Hausarbeit 2006 20 Seiten

Sozialpädagogik / Sozialarbeit

Leseprobe

Gliederung

1. Einleitung

2. Gewalt
2.1. Was ist Gewalt?
2.2. Formen der Gewalt

3. Gewaltdarstellung im HipHop
3.1. Gangsta-Image
3.2. Songtexte
3.3. Musikvideos

4. HipHop gegen Gewalt

5. Schlussbemerkung

6. Literatur

1. Einleitung

HipHop, besonders die Rap-Musik, nimmt viel Raum im Lebensalltag der Jugendlichen ein, da sie momentan die kommerziell erfolg­reichste Musikrichtung auf dem Plattenmarkt ist. Als Musik, die aufgrund von Gewalt ent­standen ist und diese schon immer thematisiert hat, scheint es besonders bedeutsam zu wissen, wie und in welcher Form sich diese Musik ihren Konsumenten gegenüber präsen­tiert.
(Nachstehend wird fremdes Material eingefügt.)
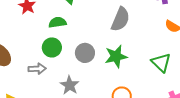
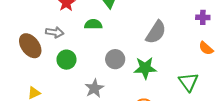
green circle: (52, 47) -> (66, 60), moved
gray arrow: (37, 69) -> (55, 32), moved

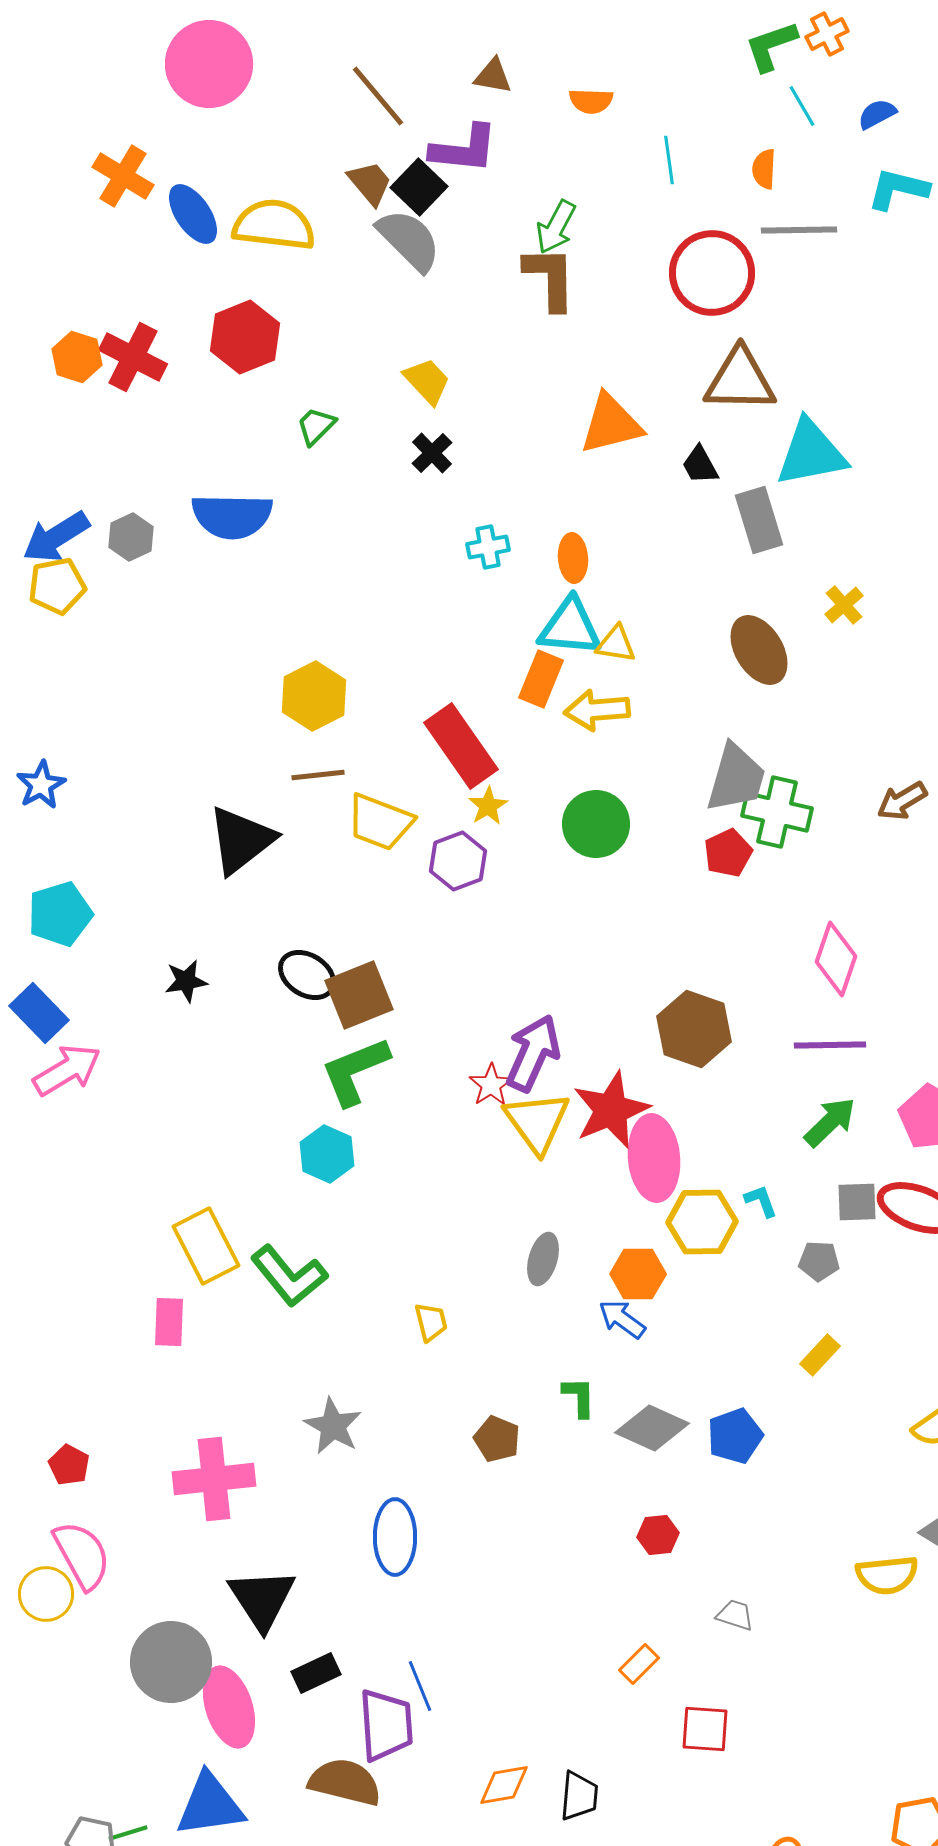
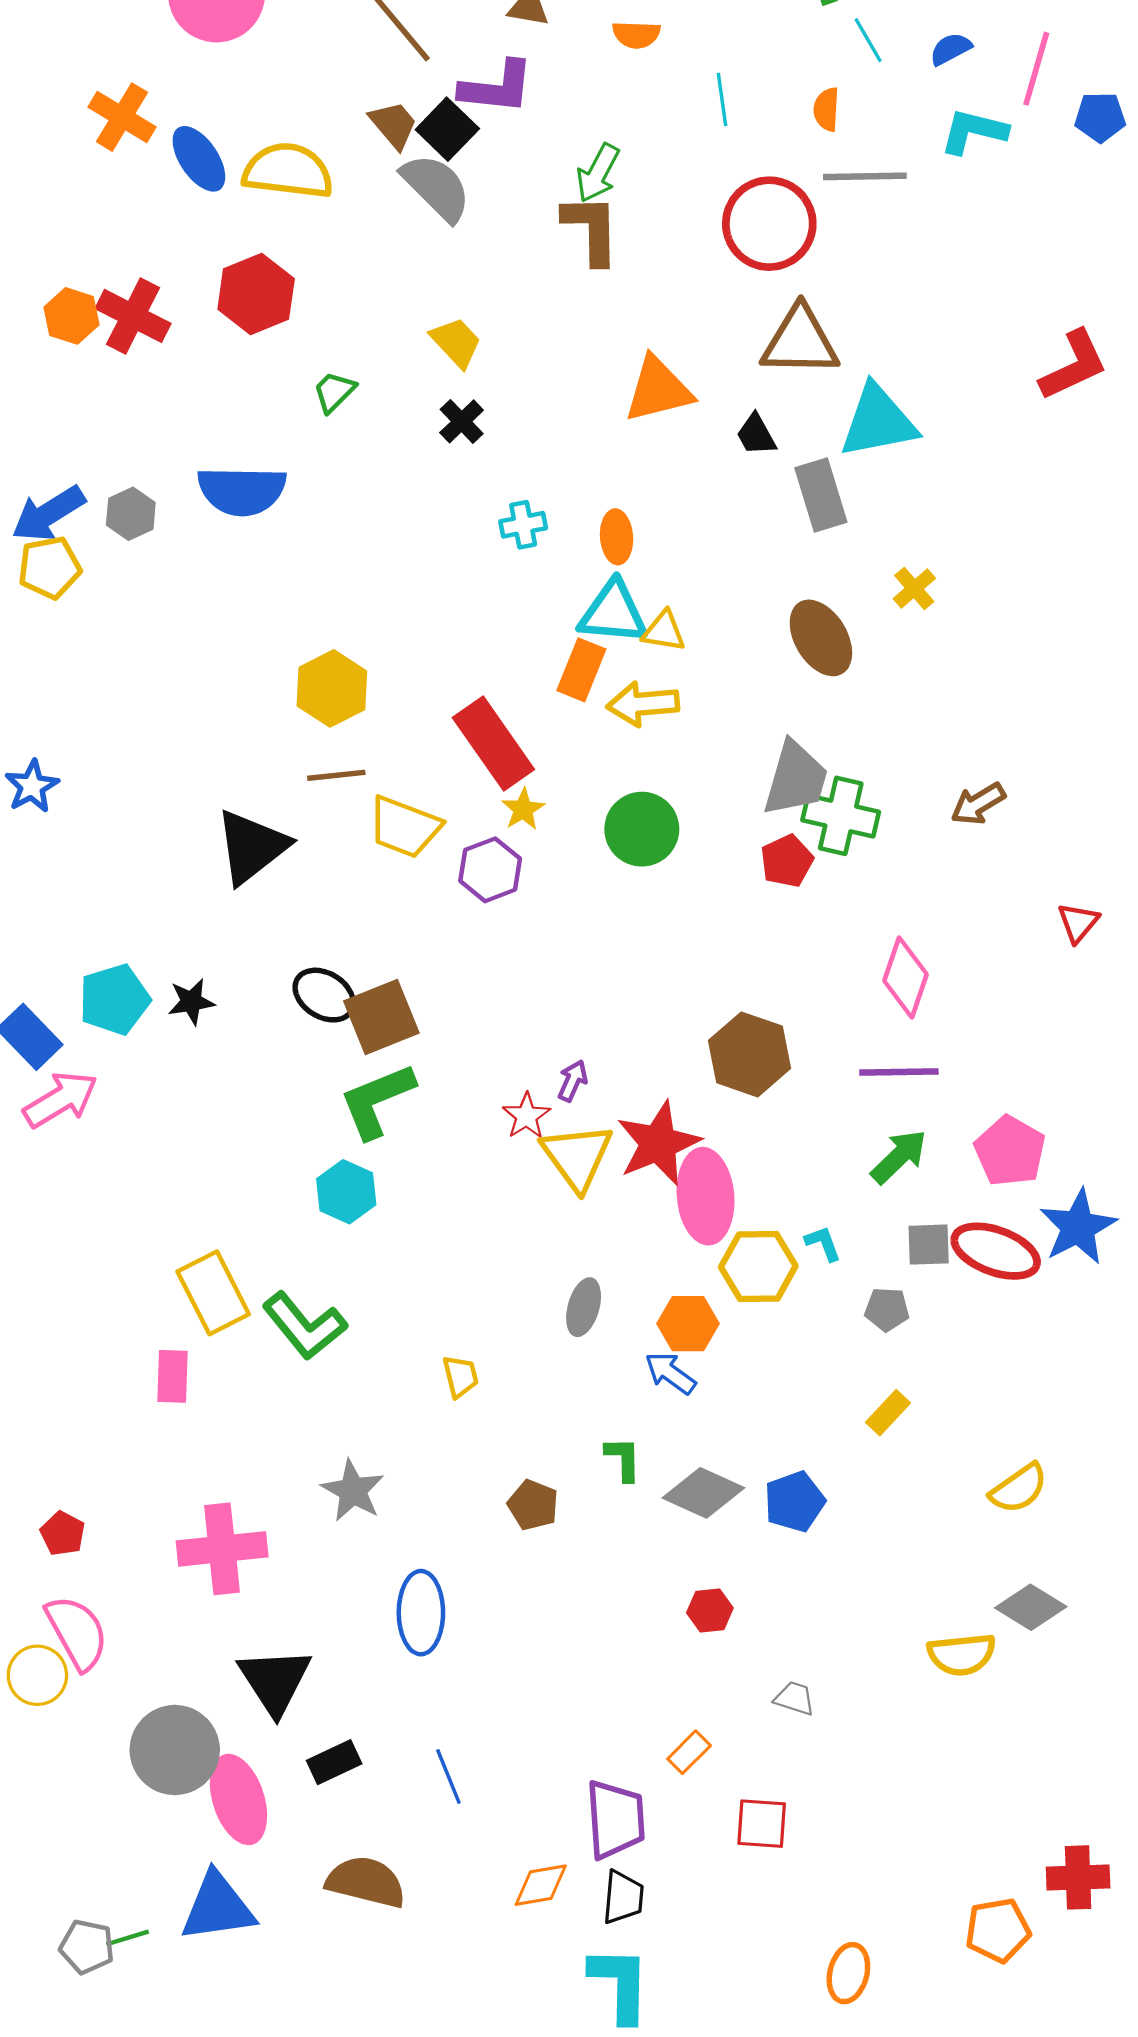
cyan pentagon: (60, 914) -> (114, 999), moved
purple arrow: (533, 1053) -> (573, 1081), size x0.5
purple trapezoid: (386, 1725) -> (615, 1819), moved

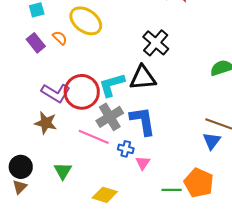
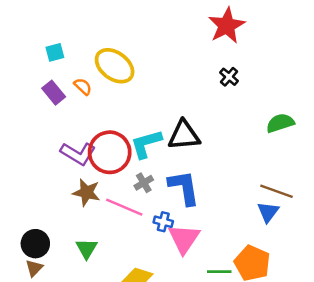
black cross: (156, 43) -> (229, 77), moved, size x0.6
gray cross: (110, 117) -> (144, 183), size x0.6
brown star: (46, 123) -> (86, 192), moved
pink triangle: (143, 163) -> (184, 239), size x1.8

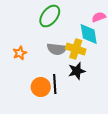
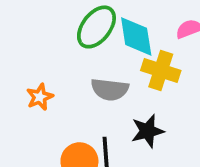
cyan diamond: (89, 34) -> (136, 36), moved
yellow cross: (76, 49) -> (161, 70), moved

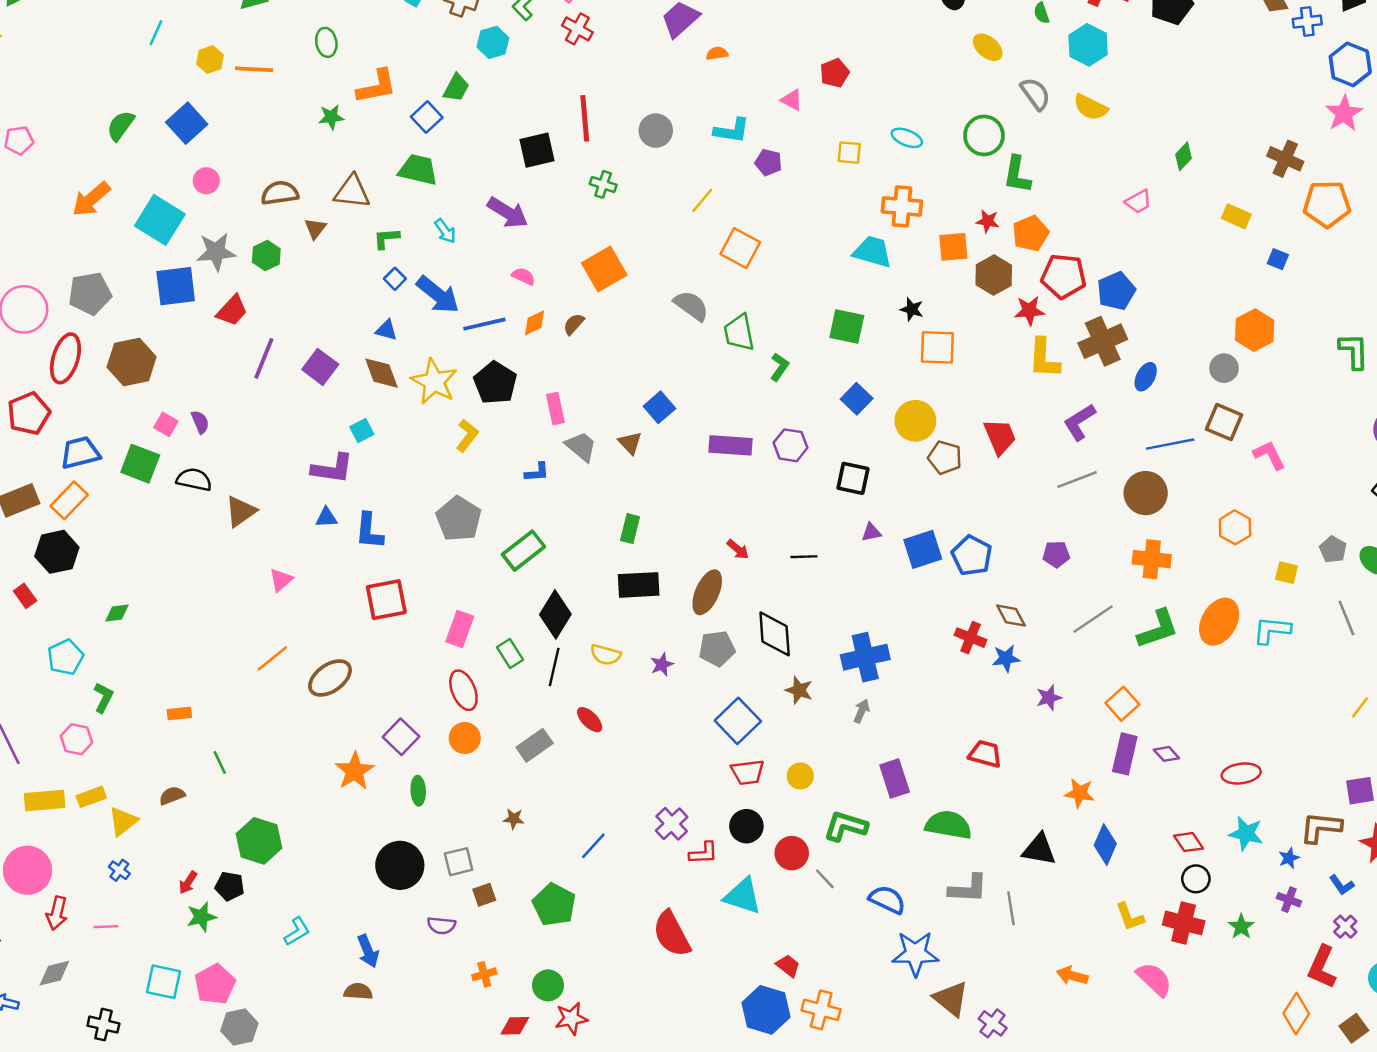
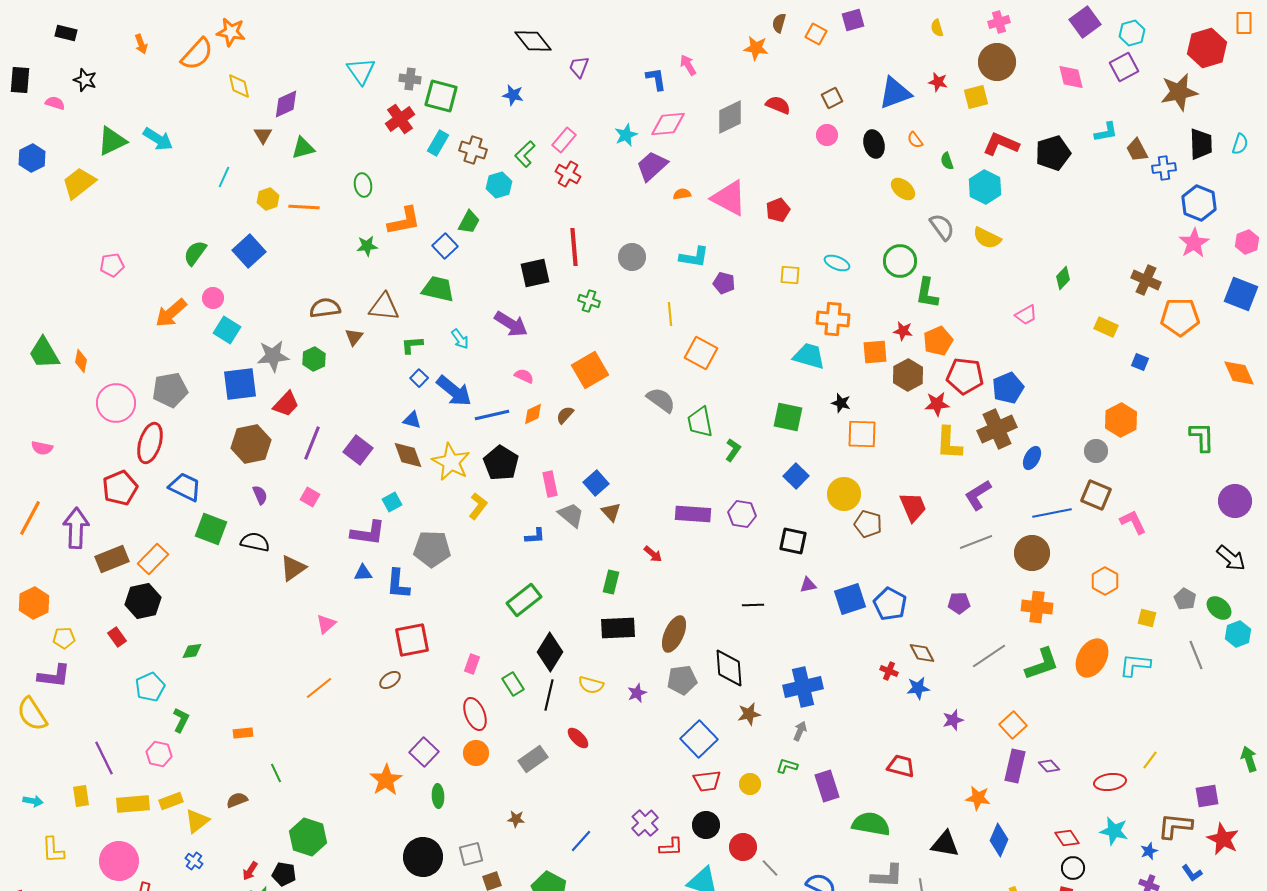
pink triangle: (792, 100) -> (729, 198), moved, size x2.0
pink circle: (206, 181) -> (213, 298), moved
yellow line: (702, 200) -> (670, 314), turned -45
cyan square: (160, 220) -> (227, 330), size x0.7
brown hexagon: (132, 362) -> (251, 444), moved
blue square: (659, 407) -> (596, 483), moved
pink square: (166, 424) -> (310, 497), moved
blue trapezoid: (80, 453) -> (185, 487), moved, turned 40
gray pentagon: (459, 519) -> (432, 549), moved, turned -30
red arrow: (738, 549) -> (653, 554), moved
pink rectangle: (460, 629) -> (472, 664), size x0.7
red cross: (971, 638) -> (889, 671), size x0.7
brown ellipse: (330, 678) -> (390, 680), moved, size x0.6
brown star: (799, 690) -> (749, 714), turned -30
yellow line: (1360, 707) -> (1150, 760), moved
green L-shape: (846, 826) -> (787, 766), moved, size x0.6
Dabei ist entscheidend, was für ein Image dem Rapper zuteil wird, wie viel Gewalt durch die Texte an den Hörer transportiert wird und wie die Gewalt in den, bei Jugendli­chen so beliebten, Musikvideos dargestellt wird. Dieses soll im Folgenden behan­delt werden, wobei erst verdeutlicht werden soll, was mit dem Begriff Gewalt gemeint ist und welche Formen der Gewalt in dieser Arbeit zu berücksichtigen sind.

2. Gewalt

Die Gewaltforschung verwendet unterschiedliche Definitionen von Gewalt und verschie­denartige Unterteilungen von Gewaltarten oder -formen. Da eine Definition von Gewalt allerdings bei der Untersuchung von Gewalt im HipHop unumgänglich ist, soll im Folgen­den eine gültige Defini­tion von Gewalt bestimmt und jene Formen der Ge­walt vorgestellt werden, die für die Verständlichkeit diese Arbeit relevant sind.

2.1. Was ist Gewalt?

Der Begriff der Gewalt wird in unterschiedlichen Kontexten mit abweichender Bedeu­tung verwendet. In der Forschungsliteratur wird Gewalt mit Aggression oder mit Machtaus­übung gleichgesetzt[1], in anderen Veröffentlichungen wird Gewalt als Folge von Aggressio­nen beschrie­ben[2] oder Gewalt wird nur bedingt in Zusammenhang mit Aggres­sion ge­bracht[3].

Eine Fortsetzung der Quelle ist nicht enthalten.